■ **Exercise objective**
The lines to copy run from the one containing "Terduga Penjual Obat Keras Tertentu" to the very end of the records; give them exactly, and only them, without pictures.

■ **Material for this task**
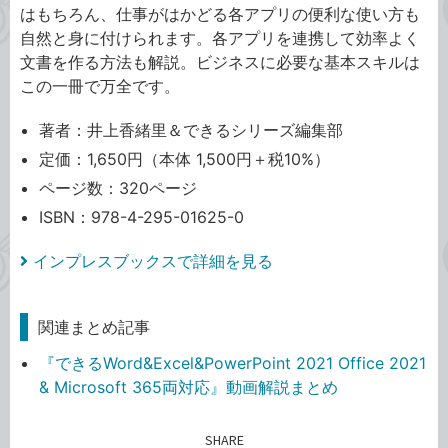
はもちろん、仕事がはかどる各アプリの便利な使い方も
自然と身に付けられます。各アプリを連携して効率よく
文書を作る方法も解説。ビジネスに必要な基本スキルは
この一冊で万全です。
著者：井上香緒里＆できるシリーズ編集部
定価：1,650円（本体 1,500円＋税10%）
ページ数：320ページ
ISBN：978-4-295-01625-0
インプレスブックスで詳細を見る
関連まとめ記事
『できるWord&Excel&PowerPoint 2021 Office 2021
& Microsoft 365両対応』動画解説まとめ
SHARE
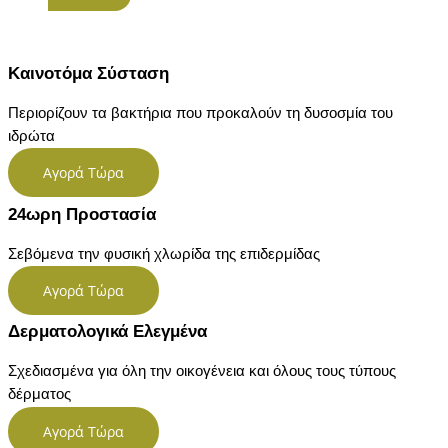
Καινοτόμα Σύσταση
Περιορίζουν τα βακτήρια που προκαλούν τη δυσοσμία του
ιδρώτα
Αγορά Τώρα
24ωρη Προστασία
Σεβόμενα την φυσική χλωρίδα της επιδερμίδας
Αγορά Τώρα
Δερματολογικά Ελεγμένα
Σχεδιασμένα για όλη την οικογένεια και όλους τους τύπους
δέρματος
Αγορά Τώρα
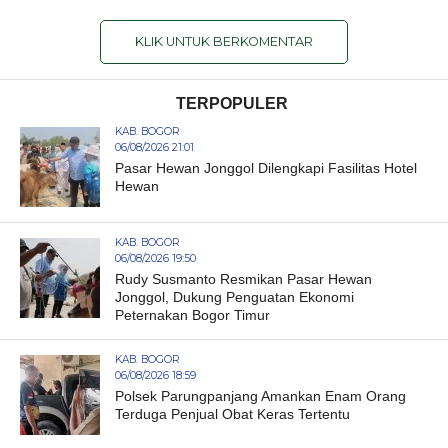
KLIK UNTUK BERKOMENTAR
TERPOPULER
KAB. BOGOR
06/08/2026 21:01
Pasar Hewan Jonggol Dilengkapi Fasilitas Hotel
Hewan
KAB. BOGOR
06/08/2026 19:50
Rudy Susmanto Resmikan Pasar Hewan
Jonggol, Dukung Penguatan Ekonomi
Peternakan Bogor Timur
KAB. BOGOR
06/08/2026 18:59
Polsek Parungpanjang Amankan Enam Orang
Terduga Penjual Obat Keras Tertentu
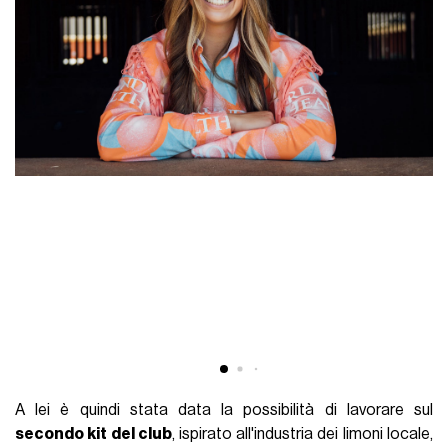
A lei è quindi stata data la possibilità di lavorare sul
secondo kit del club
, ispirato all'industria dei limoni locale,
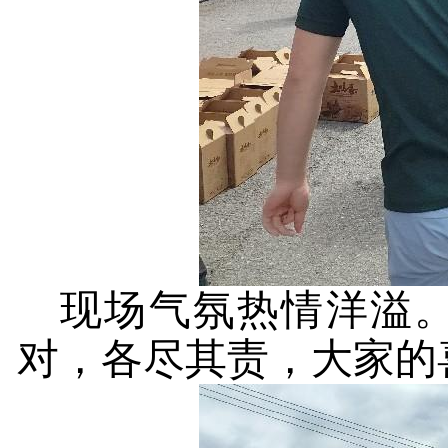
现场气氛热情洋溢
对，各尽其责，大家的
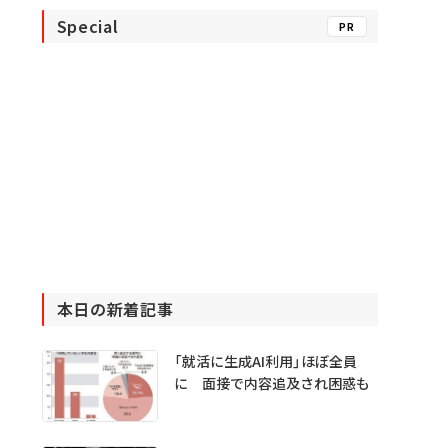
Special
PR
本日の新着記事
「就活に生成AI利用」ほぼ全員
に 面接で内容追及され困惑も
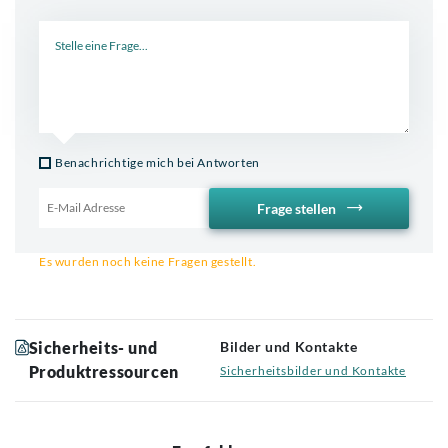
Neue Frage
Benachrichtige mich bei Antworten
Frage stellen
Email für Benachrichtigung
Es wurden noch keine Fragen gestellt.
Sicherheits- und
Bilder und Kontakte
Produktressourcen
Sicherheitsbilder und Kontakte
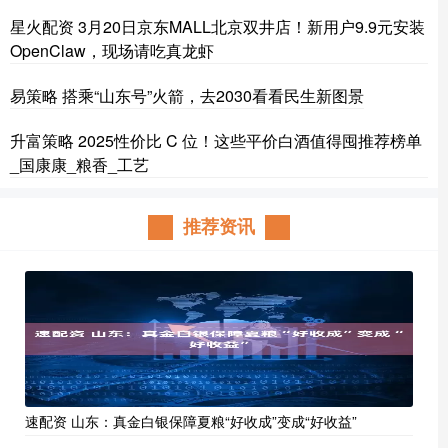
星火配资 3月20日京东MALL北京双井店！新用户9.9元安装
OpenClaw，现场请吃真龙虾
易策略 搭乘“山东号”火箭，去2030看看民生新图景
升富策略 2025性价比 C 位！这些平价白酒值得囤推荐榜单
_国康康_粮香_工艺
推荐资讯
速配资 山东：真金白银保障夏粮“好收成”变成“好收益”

■ **Solution to this task**
Terduga Penjual Obat Keras Tertentu
A lei è quindi stata data la possibilità di lavorare sul
secondo kit del club
, ispirato all'industria dei limoni locale,
现场气氛热情洋溢
对，各尽其责，大家的
Special
PR
本日の新着記事
「就活に生成AI利用」ほぼ全員
に 面接で内容追及され困惑も
Neue Frage
Benachrichtige mich bei Antworten
Frage stellen
Email für Benachrichtigung
Es wurden noch keine Fragen gestellt.
Sicherheits- und
Bilder und Kontakte
Produktressourcen
Sicherheitsbilder und Kontakte
星火配资 3月20日京东MALL北京双井店！新用户9.9元安装
OpenClaw，现场请吃真龙虾
易策略 搭乘“山东号”火箭，去2030看看民生新图景
升富策略 2025性价比 C 位！这些平价白酒值得囤推荐榜单
_国康康_粮香_工艺
推荐资讯
速配资 山东：真金白银保障夏粮“好收成”变成“好收益”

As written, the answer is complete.